**PROBLEM REQUIREMENTS**.
From the top of the records below, return each line exactly, ending with the line that contains "Task: Click on the 江苏省应急厅".

**Stored records**.
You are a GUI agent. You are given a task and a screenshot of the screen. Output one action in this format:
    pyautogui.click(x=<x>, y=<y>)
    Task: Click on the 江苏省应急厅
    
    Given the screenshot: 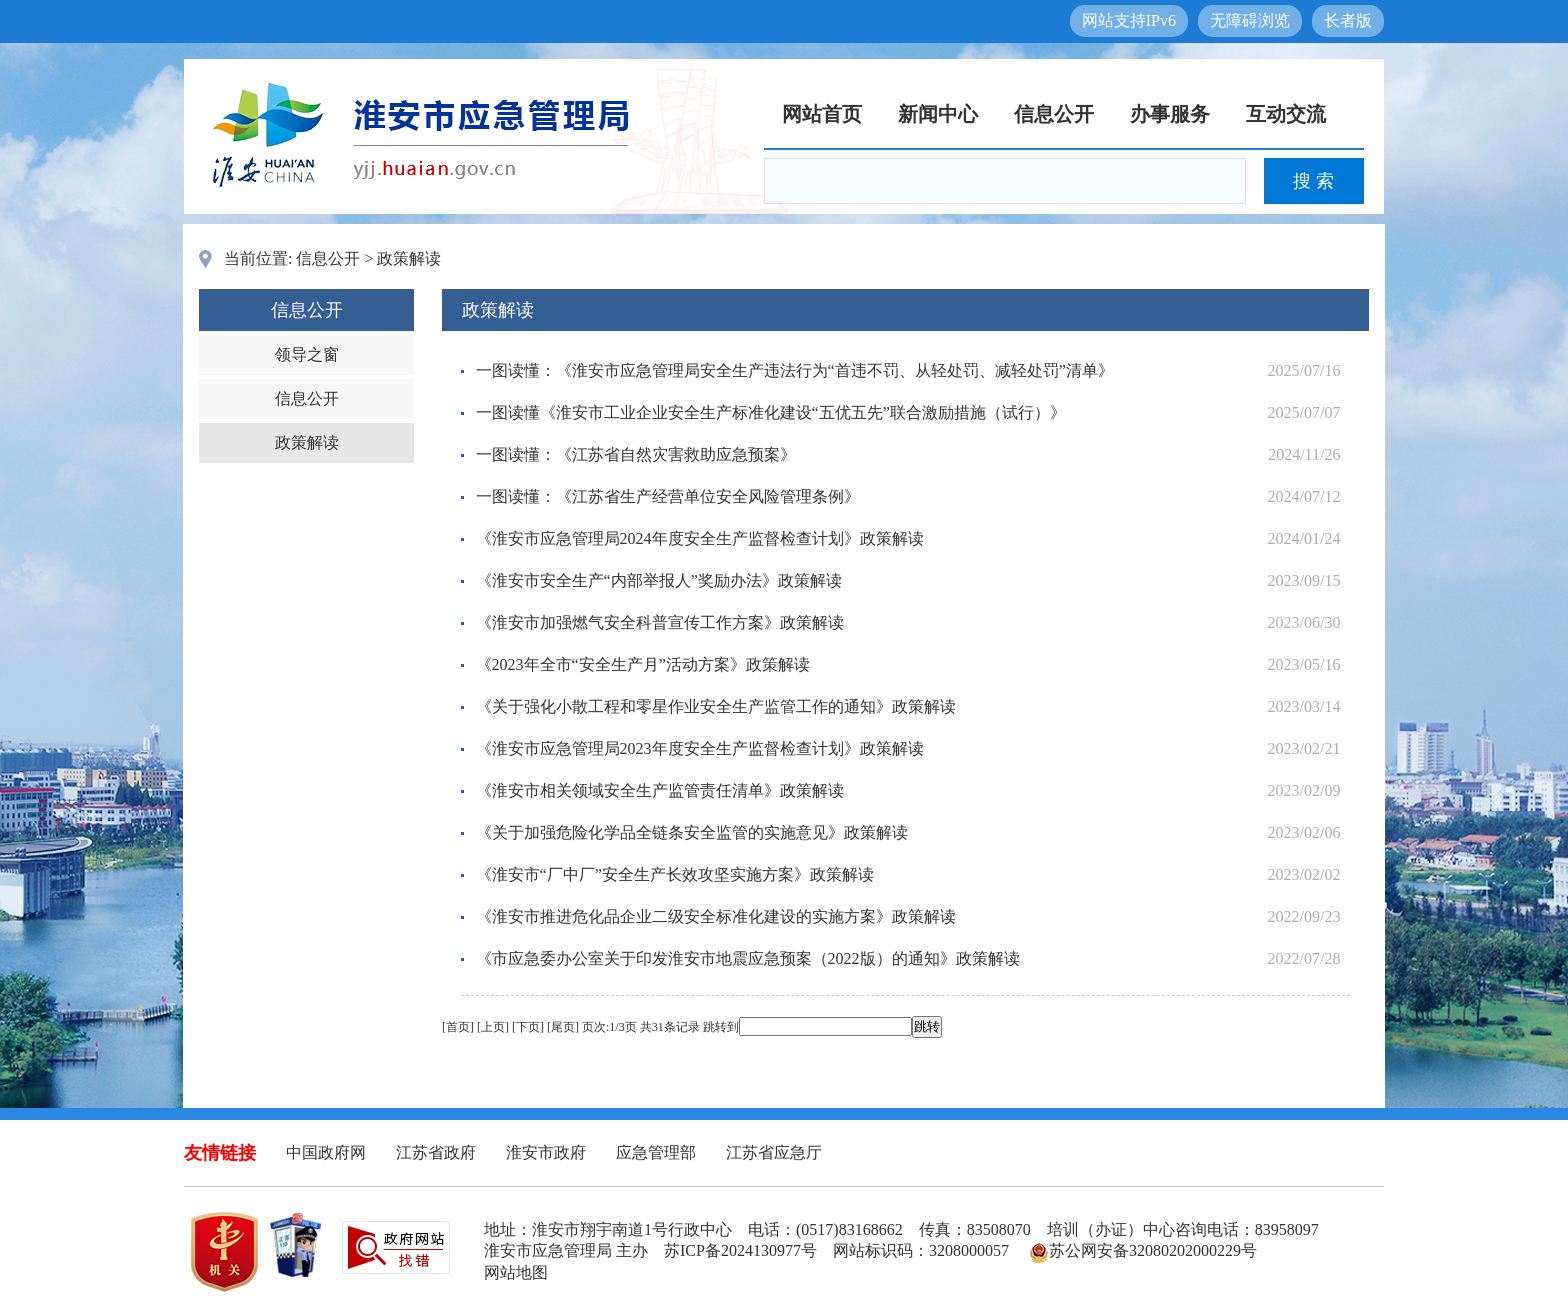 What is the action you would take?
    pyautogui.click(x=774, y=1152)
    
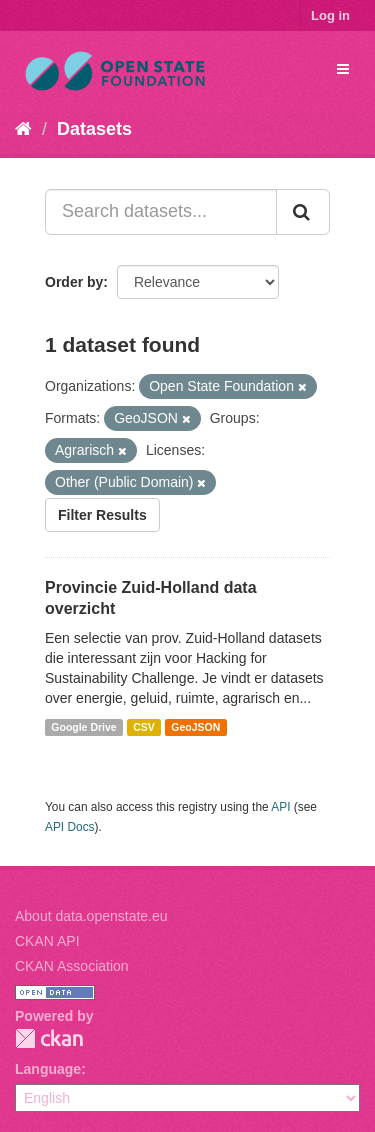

**REPLY TO THE TASK**.
You are a GUI agent. You are given a task and a screenshot of the screen. Output one action in this format:
    pyautogui.click(x=<x>, y=<y>)
    Task: Click on the 江苏省应急厅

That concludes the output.